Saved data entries
•••••

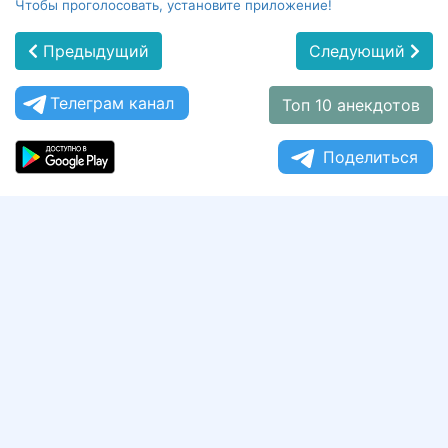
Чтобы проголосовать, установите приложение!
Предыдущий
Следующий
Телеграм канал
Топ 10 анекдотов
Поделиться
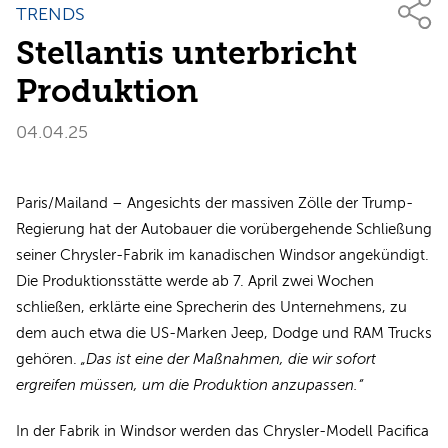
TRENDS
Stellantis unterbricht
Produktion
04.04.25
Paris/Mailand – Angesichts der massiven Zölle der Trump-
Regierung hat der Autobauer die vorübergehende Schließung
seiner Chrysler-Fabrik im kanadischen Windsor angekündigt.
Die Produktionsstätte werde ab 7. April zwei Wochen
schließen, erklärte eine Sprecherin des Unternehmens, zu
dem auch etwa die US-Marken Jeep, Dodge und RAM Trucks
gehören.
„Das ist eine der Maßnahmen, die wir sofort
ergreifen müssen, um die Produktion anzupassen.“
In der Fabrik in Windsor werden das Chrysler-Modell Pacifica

•••••

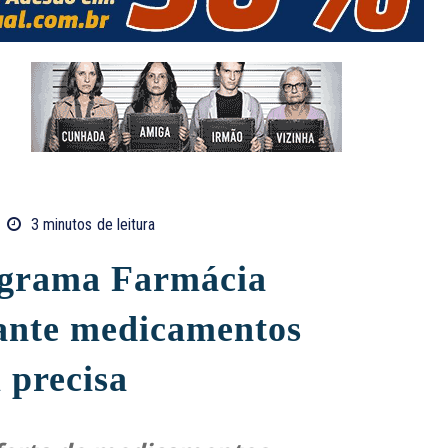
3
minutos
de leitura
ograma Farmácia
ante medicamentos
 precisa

•••••

What you have to do
Wherever a line holds the word "Fabrik", copy that line out of the entries above.

Your solution
seiner Chrysler-Fabrik im kanadischen Windsor angekündigt.
In der Fabrik in Windsor werden das Chrysler-Modell Pacifica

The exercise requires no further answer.